-- Aim of the exercise --
If a line below contains the string "queremos", copy it out.

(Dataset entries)
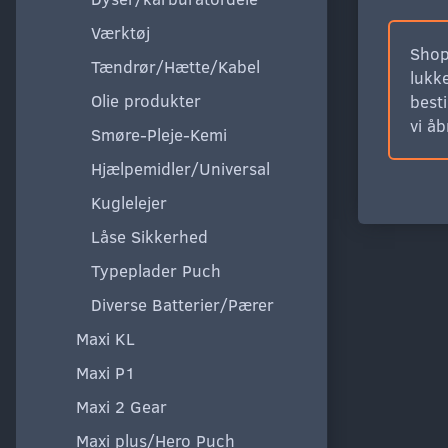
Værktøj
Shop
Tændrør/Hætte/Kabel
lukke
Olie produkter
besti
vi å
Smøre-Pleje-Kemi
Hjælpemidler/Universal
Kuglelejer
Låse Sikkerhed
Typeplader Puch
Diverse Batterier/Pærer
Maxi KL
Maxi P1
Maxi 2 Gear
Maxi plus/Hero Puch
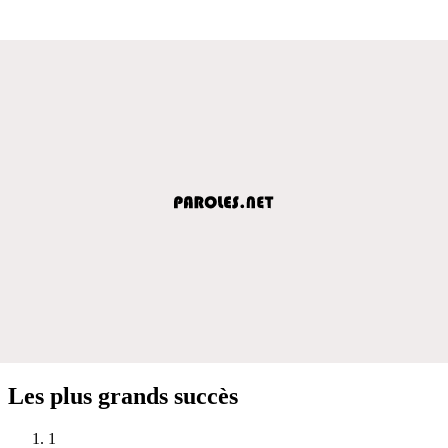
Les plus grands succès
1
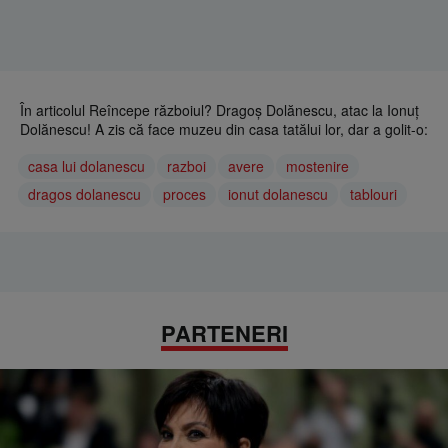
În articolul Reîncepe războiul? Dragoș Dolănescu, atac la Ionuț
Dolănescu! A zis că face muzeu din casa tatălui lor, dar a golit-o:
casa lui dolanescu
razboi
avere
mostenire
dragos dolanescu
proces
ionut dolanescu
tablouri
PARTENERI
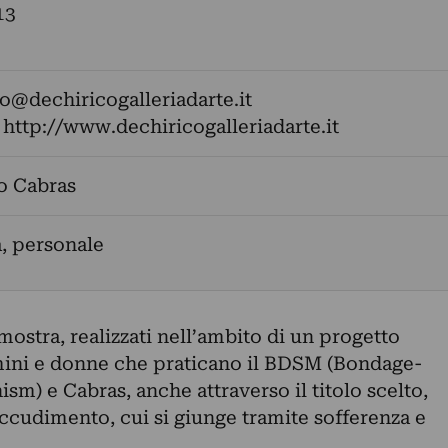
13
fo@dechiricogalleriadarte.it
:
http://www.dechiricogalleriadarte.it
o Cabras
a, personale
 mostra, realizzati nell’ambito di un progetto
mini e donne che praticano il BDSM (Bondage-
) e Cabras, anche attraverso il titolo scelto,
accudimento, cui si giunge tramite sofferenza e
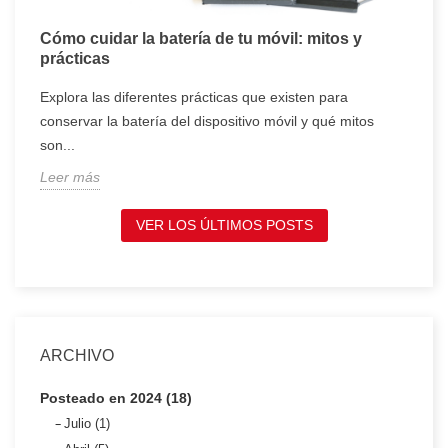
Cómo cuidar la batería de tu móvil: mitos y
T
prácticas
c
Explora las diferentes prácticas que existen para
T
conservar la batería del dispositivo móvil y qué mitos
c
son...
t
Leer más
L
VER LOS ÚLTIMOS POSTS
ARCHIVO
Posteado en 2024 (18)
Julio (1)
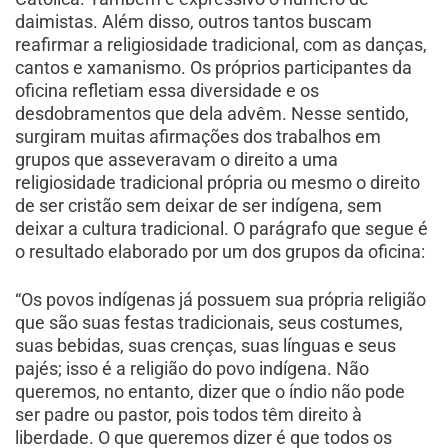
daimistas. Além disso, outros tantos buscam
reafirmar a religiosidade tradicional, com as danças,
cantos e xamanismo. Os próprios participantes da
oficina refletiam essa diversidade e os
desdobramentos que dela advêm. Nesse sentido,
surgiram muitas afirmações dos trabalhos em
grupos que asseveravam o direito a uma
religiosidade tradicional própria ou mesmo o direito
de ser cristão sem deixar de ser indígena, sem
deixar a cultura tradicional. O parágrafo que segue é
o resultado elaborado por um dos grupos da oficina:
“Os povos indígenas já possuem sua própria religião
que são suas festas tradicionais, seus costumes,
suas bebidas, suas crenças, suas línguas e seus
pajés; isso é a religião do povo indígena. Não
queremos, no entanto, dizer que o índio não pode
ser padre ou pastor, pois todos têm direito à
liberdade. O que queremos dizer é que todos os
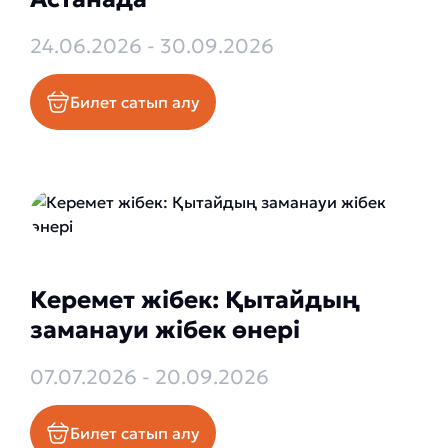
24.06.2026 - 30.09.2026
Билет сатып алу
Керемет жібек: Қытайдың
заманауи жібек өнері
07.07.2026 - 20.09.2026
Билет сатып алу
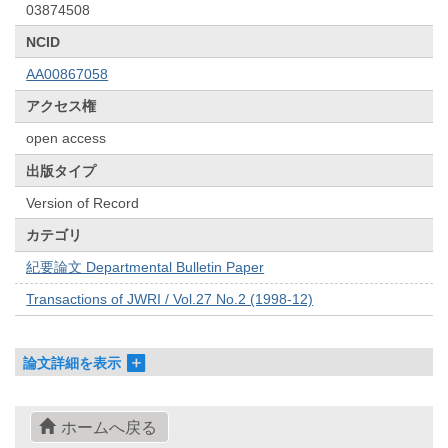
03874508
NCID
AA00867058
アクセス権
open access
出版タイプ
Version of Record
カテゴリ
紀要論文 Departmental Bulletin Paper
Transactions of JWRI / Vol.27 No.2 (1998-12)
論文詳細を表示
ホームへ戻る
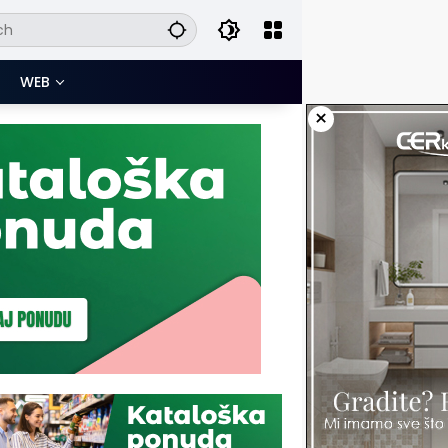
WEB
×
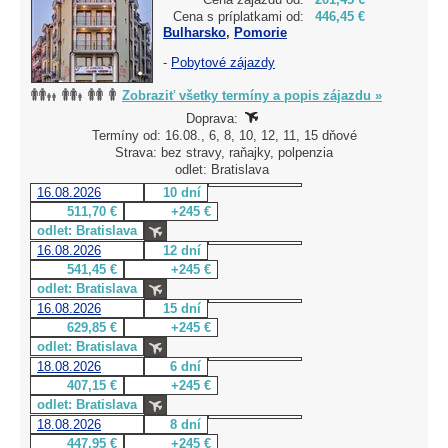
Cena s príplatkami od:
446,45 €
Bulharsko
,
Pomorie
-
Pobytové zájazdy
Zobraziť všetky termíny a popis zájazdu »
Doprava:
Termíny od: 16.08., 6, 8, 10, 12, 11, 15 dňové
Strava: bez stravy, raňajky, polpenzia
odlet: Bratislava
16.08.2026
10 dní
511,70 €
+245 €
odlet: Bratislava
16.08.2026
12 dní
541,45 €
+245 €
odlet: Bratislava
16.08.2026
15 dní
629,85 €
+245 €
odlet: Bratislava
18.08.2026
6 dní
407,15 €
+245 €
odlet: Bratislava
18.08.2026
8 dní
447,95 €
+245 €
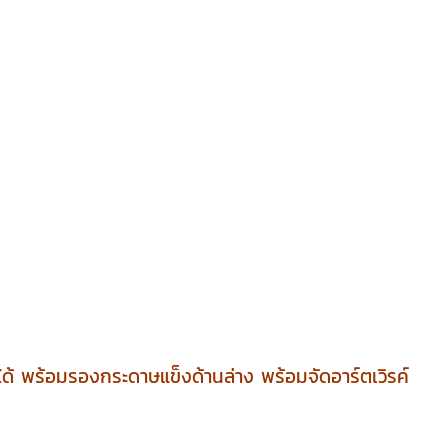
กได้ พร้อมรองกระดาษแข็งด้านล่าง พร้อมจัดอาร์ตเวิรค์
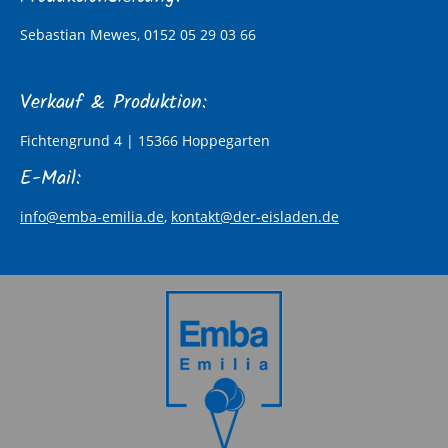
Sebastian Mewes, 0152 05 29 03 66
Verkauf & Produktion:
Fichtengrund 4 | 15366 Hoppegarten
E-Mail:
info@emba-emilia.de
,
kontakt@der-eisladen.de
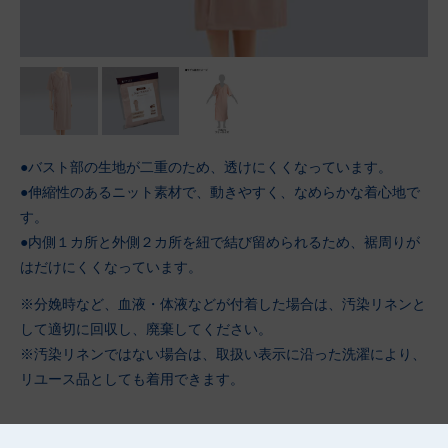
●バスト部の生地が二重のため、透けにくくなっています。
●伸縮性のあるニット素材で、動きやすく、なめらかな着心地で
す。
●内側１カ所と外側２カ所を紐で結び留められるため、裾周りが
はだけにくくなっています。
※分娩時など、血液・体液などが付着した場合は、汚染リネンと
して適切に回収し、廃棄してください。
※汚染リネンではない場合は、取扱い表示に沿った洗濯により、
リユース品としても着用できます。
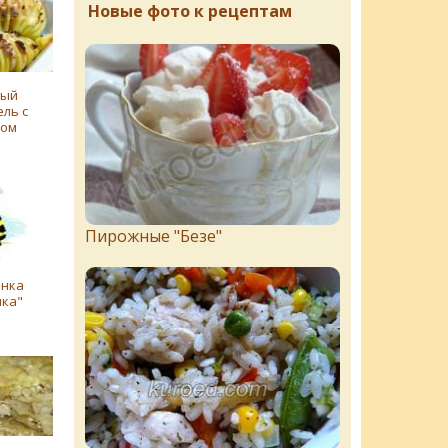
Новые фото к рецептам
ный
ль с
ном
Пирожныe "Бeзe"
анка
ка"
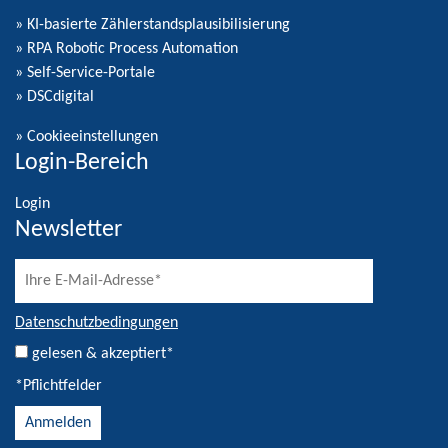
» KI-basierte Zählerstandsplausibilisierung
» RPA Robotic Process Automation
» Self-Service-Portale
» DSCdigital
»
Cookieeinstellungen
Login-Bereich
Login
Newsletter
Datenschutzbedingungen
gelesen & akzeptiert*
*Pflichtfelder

-- Problem solution --
queremos, no entanto, dizer que o índio não pode
liberdade. O que queremos dizer é que todos os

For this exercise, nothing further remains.